Input for this task below:

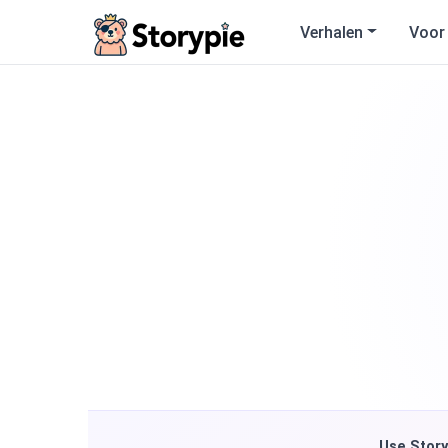
Storypie
Verhalen
Voor
Use Story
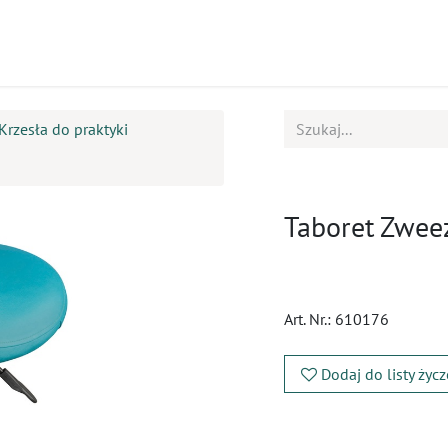
ukty
Kursy
BOK
Krzesła do praktyki
Taboret Zwee
Art. Nr.:
610176
Dodaj do listy życ
​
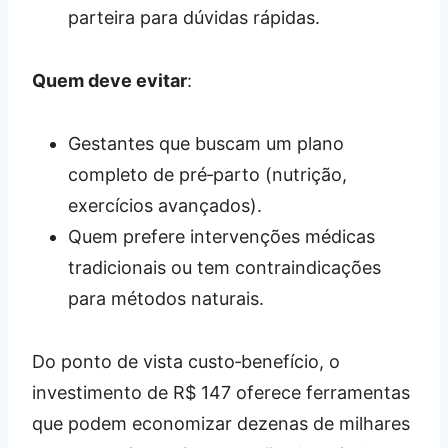
parteira para dúvidas rápidas.
Quem deve evitar
:
Gestantes que buscam um plano
completo de pré‑parto (nutrição,
exercícios avançados).
Quem prefere intervenções médicas
tradicionais ou tem contraindicações
para métodos naturais.
Do ponto de vista custo‑benefício, o
investimento de R$ 147 oferece ferramentas
que podem economizar dezenas de milhares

End of Input for this task.

**Activity:** Scan the listing above for the word "Quem" and show each line where it is found.

**Solution to the exercise:**
Quem deve evitar
Quem prefere intervenções médicas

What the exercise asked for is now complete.